‘White patriot’ denies violence
Andrew Fraser and Greg Roberts
The Australian
September 16, 2006
SELF-PROCLAIMED “white nationalist” Peter Campbell says he is ready to co-operate with any police investigation of his activities, but denies violence is involved with the group of people he calls “white patriots”.
The Australian reported yesterday that the Victoria Police security intelligence group was investigating written material that had allegedly been distributed by Mr Campbell detailing how to make a bomb.
Victoria Police confirmed the investigation was under way, but Mr Campbell said he had not been contacted by police in Victoria or NSW, or by ASIO.
“I contacted NSW and Victorian police myself and I had a colleague with a contact in ASIO call them, but no one knew anything about it,” he said.
“Some people say a few stupid things when they’re drunk, but we’re not out to kill people or indulge in terrorism.”
Mr Campbell, who was head of the White Pride Coalition, which openly promotes violence against blacks, Jews and other minorities, said the group had folded a year ago when its US-based website was hacked into “by a group of violent anarchists from Canada”.
The material given to the police includes bomb-making instructions published in an article titled “How to build a David Copeland special”.
Copeland, a white supremacist dubbed the Soho bomber, was responsible for a series of bombs in London in the late 1990s.

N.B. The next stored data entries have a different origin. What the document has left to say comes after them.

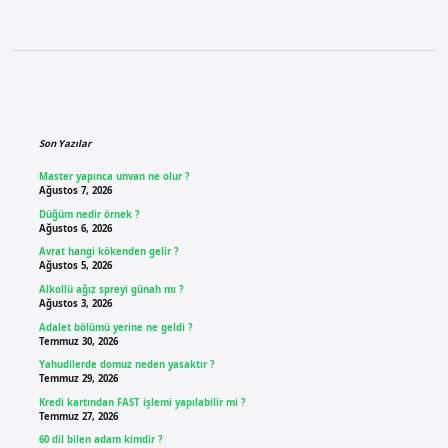
Sidebar
Son Yazılar
Master yapınca unvan ne olur ?
Ağustos 7, 2026
Düğüm nedir örnek ?
Ağustos 6, 2026
Avrat hangi kökenden gelir ?
Ağustos 5, 2026
Alkollü ağız spreyi günah mı ?
Ağustos 3, 2026
Adalet bölümü yerine ne geldi ?
Temmuz 30, 2026
Yahudilerde domuz neden yasaktır ?
Temmuz 29, 2026
Kredi kartından FAST işlemi yapılabilir mi ?
Temmuz 27, 2026
60 dil bilen adam kimdir ?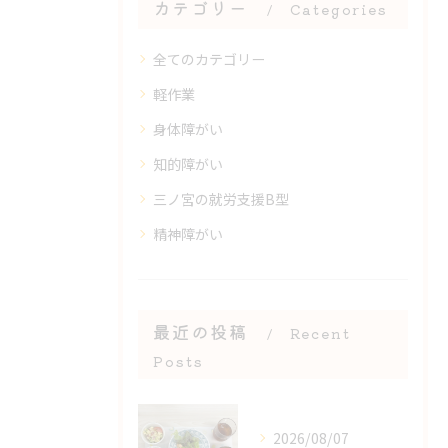
カテゴリー
Categories
全てのカテゴリー
軽作業
身体障がい
知的障がい
三ノ宮の就労支援B型
精神障がい
最近の投稿
Recent
Posts
2026/08/07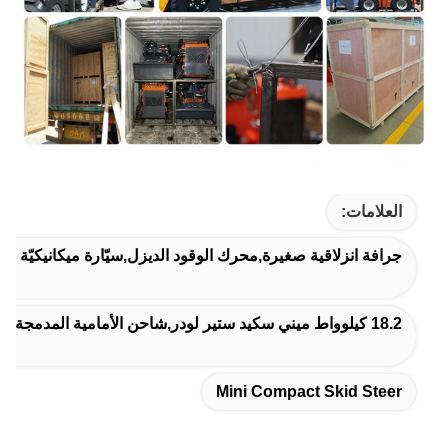
العلامات:
جرافة انزلاقية صغيرة,محرك الوقود الديزل,سيّارة ميكانيكيّة صغ
18.2 كيلوواط ميني سكيد ستير لودر,شاحن الأمامية المدمجة متعددة الأغراض,ميني سكيد ستير لودر متعددة الأغراض
Mini Compact Skid Steer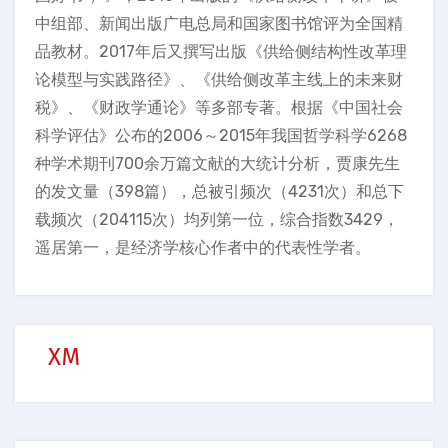
中组部、新闻出版广电总局和国家图书馆评为全国精
品教材。2017年后又撰写出版《供给侧结构性改革理
论模型与实践路径》、《供给侧改革主线上的未来财
税》、《财政学通论》等多部专著。根据《中国社会
科学评估》公布的2006～2015年我国哲学科学6268
种学术期刊700余万篇文献的大统计分析，贾康先生
的发文量（398篇），总被引频次（4231次）和总下
载频次（204115次）均列第一位，综合指数3429，
遥居第一，是经济学核心作者中的代表性学者。
XM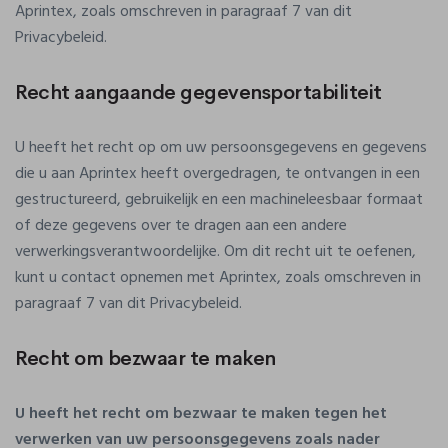
Aprintex, zoals omschreven in paragraaf 7 van dit
Privacybeleid.
Recht aangaande gegevensportabiliteit
U heeft het recht op om uw persoonsgegevens en gegevens
die u aan Aprintex heeft overgedragen, te ontvangen in een
gestructureerd, gebruikelijk en een machineleesbaar formaat
of deze gegevens over te dragen aan een andere
verwerkingsverantwoordelijke. Om dit recht uit te oefenen,
kunt u contact opnemen met Aprintex, zoals omschreven in
paragraaf 7 van dit Privacybeleid.
Recht om bezwaar te maken
U heeft het recht om bezwaar te maken tegen het
verwerken van uw persoonsgegevens zoals nader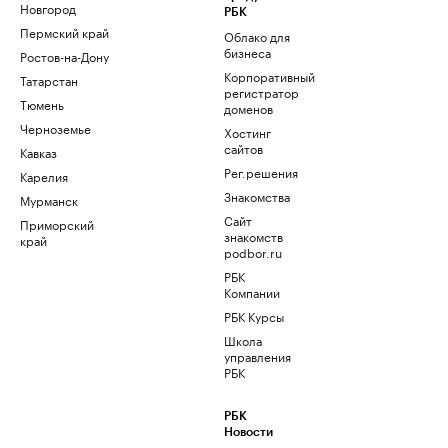
Новгород
РБК
Пермский край
Облако для
бизнеса
Ростов-на-Дону
Корпоративный
Татарстан
регистратор
Тюмень
доменов
Черноземье
Хостинг
сайтов
Кавказ
Рег.решения
Карелия
Знакомства
Мурманск
Сайт
Приморский
знакомств
край
podbor.ru
РБК
Компании
РБК Курсы
Школа
управления
РБК
РБК
Новости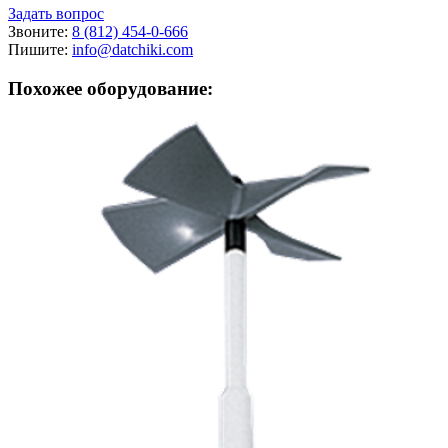
Задать вопрос
Звоните:
8 (812) 454-0-666
Пишите:
info@datchiki.com
Похожее оборудование: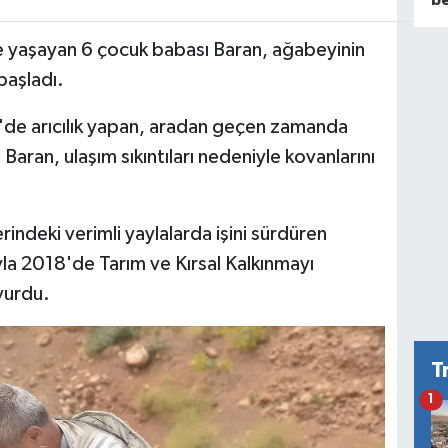
e yaşayan 6 çocuk babası Baran, ağabeyinin
başladı.
'de arıcılık yapan, aradan geçen zamanda
Baran, ulaşım sıkıntıları nedeniyle kovanlarını
erindeki verimli yaylalarda işini sürdüren
la 2018'de Tarım ve Kırsal Kalkınmayı
vurdu.
T
1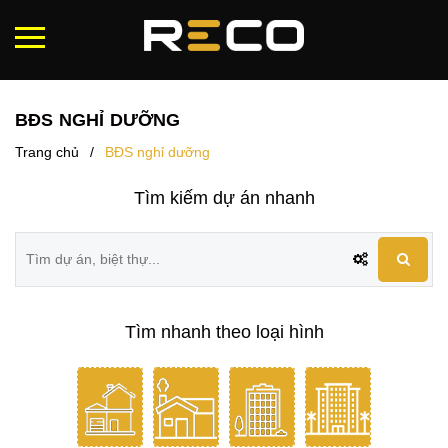
BĐS NGHỈ DƯỠNG
Trang chủ
/
BĐS nghỉ dưỡng
Tìm kiếm dự án nhanh
Tìm nhanh theo loại hình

Mr Campbell said the article had come from a magazine called The Stormer. This was produced by a group called Combat 18, which he described as a “very militant white-power group”.
“At this end of politics you get a lot of material, and at some time or another I may have had some publication which had something like that in it,” Mr Campbell said.
“But we are not a violent group of people. We don’t have AK47s, we’re not the IRA or anything like that.
“We’re a group of people who want to return Australia to the days when European people were dominant and before multiculturalism came in – the sort of things that Pauline Hanson was saying openly.”
Mr Campbell is a senior sales representative with electrical parts company Heinemann Electric, which was told three months ago about his neo-Nazi activities.
However, the company said it was not convinced the information it was given about Mr Campbell was important [at which fact ETU members evince no surprise].
The printed material given to police included detailed bomb-making instructions. And Mr Campbell has access to items listed in the instructions in his job selling installation products made by Heinemann Electric subsidiary Slegers.
South African-owned Heinemann Electric is at the centre of a dispute over the HoWARd Government’s industrial relations laws after it docked a week’s pay from 46 Melbourne workers who stopped working overtime.
The Australian has revealed that WorkSafe Victoria has issued eight notices instructing Heinemann to improve health and safety standards.
Earlier this week, Heinemann Electric general manager Richard Ross said he knew nothing in Mr Campbell’s background that suggested he should not have been hired.
See also : ETU: Proud to be Union
Ask a worker at Heinemann and you’ll be told the management is arrogant and behaves in an intimidating way. ‘It’s not unusual to see one of the managers shouting at workers or intimidating them,’ an ETU member told the ETU. An average worker at Heinemann takes home about $32 000, before tax. The general manager Richard Ross drives a $72 000 Peugeot sports car.